[Stored entries]
BEGIN

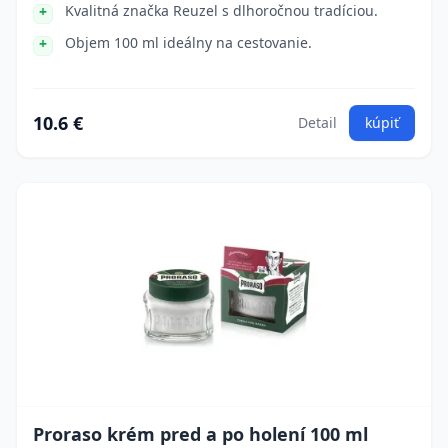
Kvalitná značka Reuzel s dlhoročnou tradíciou.
Objem 100 ml ideálny na cestovanie.
10.6 €
Detail
kúpiť
Proraso krém pred a po holení 100 ml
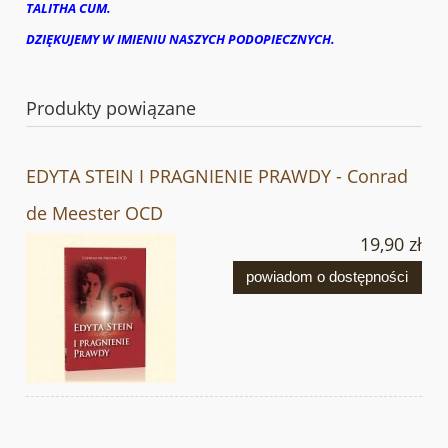
TALITHA CUM.
DZIĘKUJEMY W IMIENIU NASZYCH PODOPIECZNYCH.
Produkty powiązane
EDYTA STEIN I PRAGNIENIE PRAWDY - Conrad
de Meester OCD
19,90 zł
powiadom o dostępności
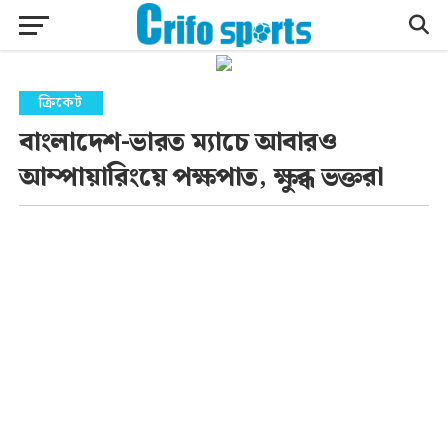
ক্রিকেট
বাংলাদেশ-ভারত ম্যাচে আবারও
আম্পায়ারিংয়ে পক্ষপাত, ক্ষুব্ধ ভক্তরা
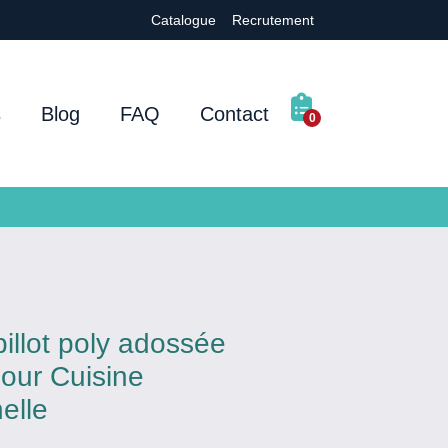
Catalogue
Recrutement
s
Blog
FAQ
Contact
0
billot poly adossée
our Cuisine
elle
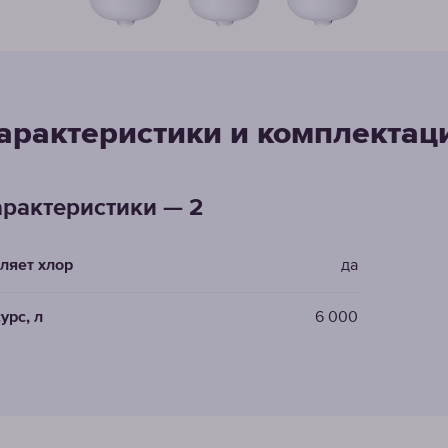
арактеристики и комплектац
рактеристики — 2
ляет хлор
да
урс, л
6 000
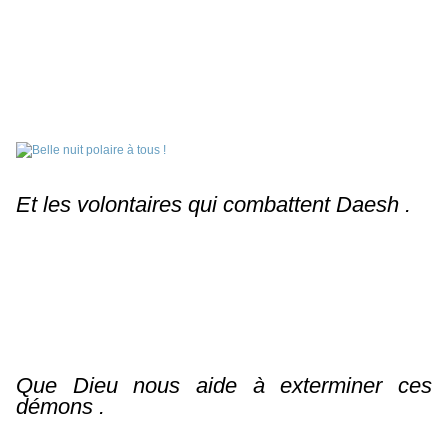
Et les volontaires qui combattent Daesh .
Que Dieu nous aide à exterminer ces
démons .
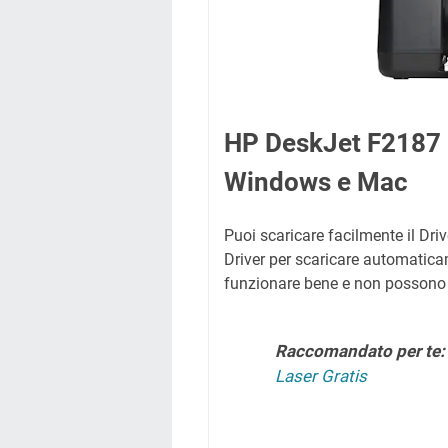
HP DeskJet F2187 
Windows e Mac
Puoi scaricare facilmente il Driv
Driver per scaricare automatic
funzionare bene e non possono
Raccomandato per te
Laser Gratis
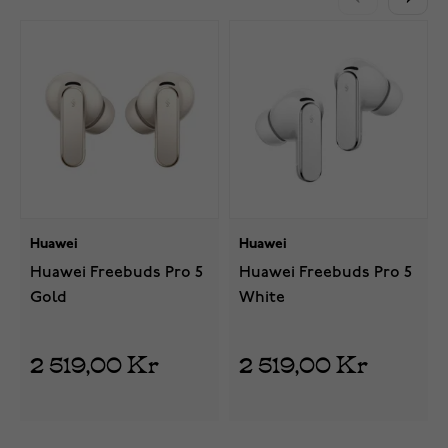
Huawei
Huawei
Huawei Freebuds Pro 5
Huawei Freebuds Pro 5
Gold
White
2 519,00 Kr
2 519,00 Kr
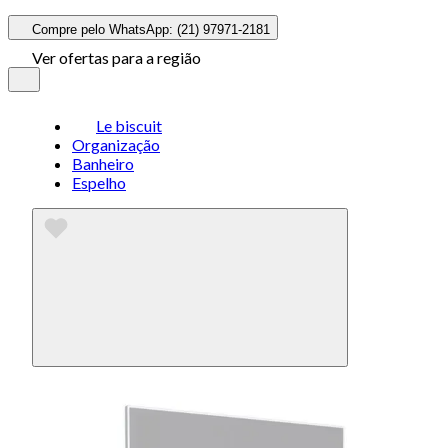
Compre pelo WhatsApp: (21) 97971-2181
Ver ofertas para a região
Le biscuit
Organização
Banheiro
Espelho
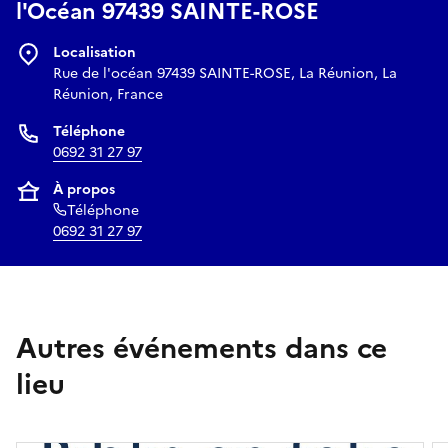
l'Océan 97439 SAINTE-ROSE
Localisation
Rue de l'océan 97439 SAINTE-ROSE, La Réunion, La
Réunion, France
Téléphone
0692 31 27 97
À propos
Téléphone
0692 31 27 97
Autres événements dans ce
lieu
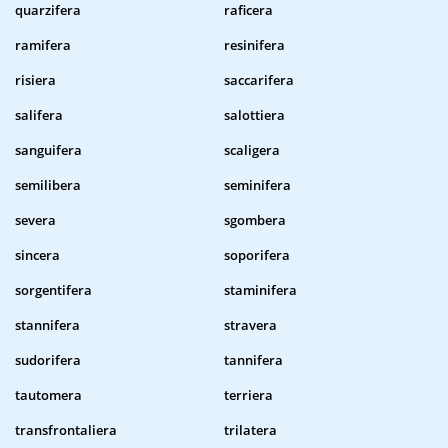
quarzifera
raficera
ramifera
resinifera
risiera
saccarifera
salifera
salottiera
sanguifera
scaligera
semilibera
seminifera
severa
sgombera
sincera
soporifera
sorgentifera
staminifera
stannifera
stravera
sudorifera
tannifera
tautomera
terriera
transfrontaliera
trilatera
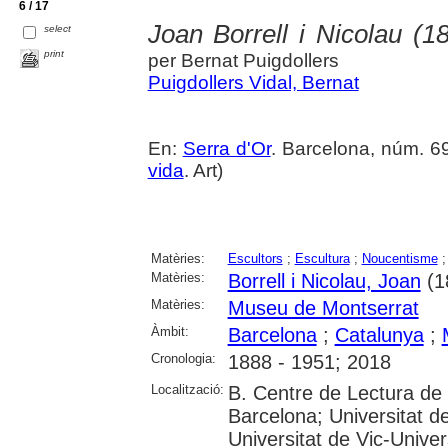
6 / 17
Joan Borrell i Nicolau (1
select
print
per Bernat Puigdollers
Puigdollers Vidal, Bernat
En:
Serra d'Or
. Barcelona, núm. 698
vida
. Art)
Matèries:
Escultors
;
Escultura
;
Noucentisme
Matèries:
Borrell i Nicolau, Joan
(1
Matèries:
Museu de Montserrat
Àmbit:
Barcelona
;
Catalunya
;
Cronologia:
1888 - 1951; 2018
Localització:
B. Centre de Lectura de
Barcelona; Universitat d
Universitat de Vic-Univer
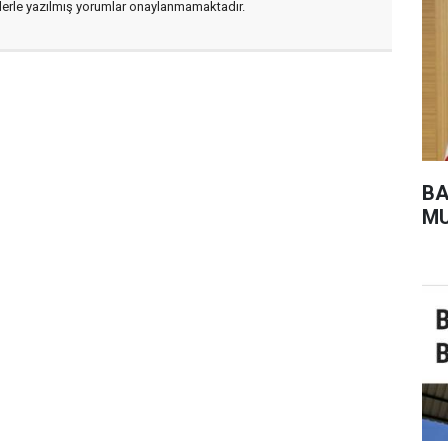
flerle yazılmış yorumlar onaylanmamaktadır.
BA
MU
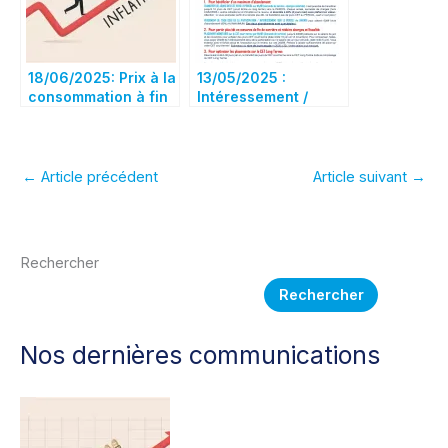
18/06/2025: Prix à la
13/05/2025 :
consommation à fin
Intéressement /
mai 2025
Participation
←
Article précédent
Article suivant
→
Rechercher
Rechercher
Nos dernières communications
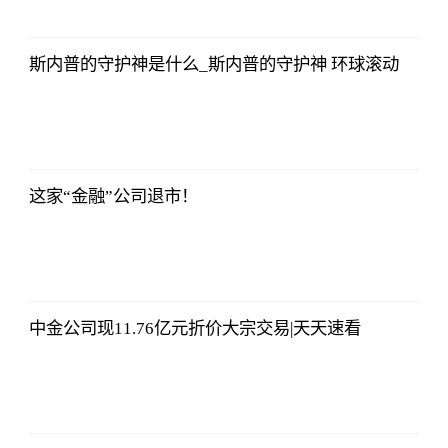
法师兄
2023-07-03
12:01:12
斯内普的守护神是什么_斯内普的守护神 环球滚动
法师兄
2023-07-03
12:01:12
这家“金融”公司退市！
法师兄
2023-07-03
12:01:12
中金公司现11.76亿元折价大宗交易|天天速看
法师兄
2023-07-03
12:01:12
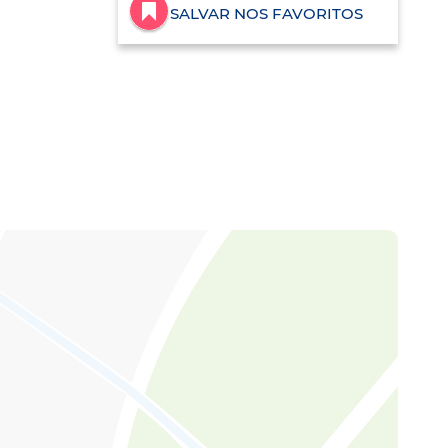
SALVAR NOS FAVORITOS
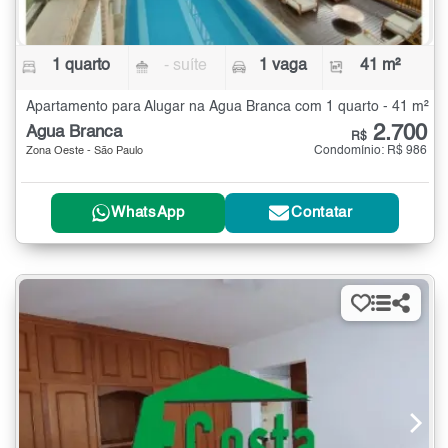
1 quarto
- suíte
1 vaga
41 m²
Apartamento para Alugar na Água Branca com 1 quarto - 41 m²
2.700
Água Branca
R$
Condomínio: R$ 986
Zona Oeste - São Paulo
WhatsApp
Contatar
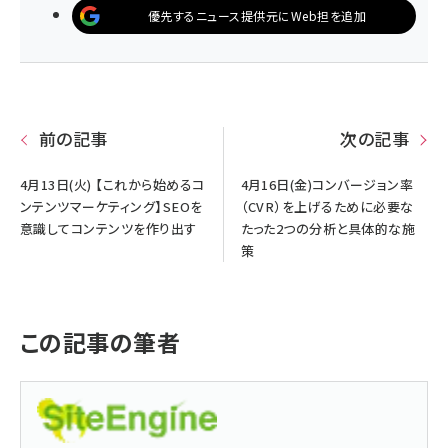
優先するニュース提供元にWeb担を追加
前の記事
次の記事
4月13日(火) 【これから始めるコ
4月16日(金)コンバージョン率
ンテンツマーケティング】SEOを
（CVR）を上げるために必要な
意識してコンテンツを作り出す
たった2つの分析と具体的な施
策
この記事の筆者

END

> **EXERCISE INSTRUCTIONS**
In the entries above, identify every line with the word "Puigdollers". Copy those lines.

> **ANSWER SECTION**
per Bernat Puigdollers
Puigdollers Vidal, Bernat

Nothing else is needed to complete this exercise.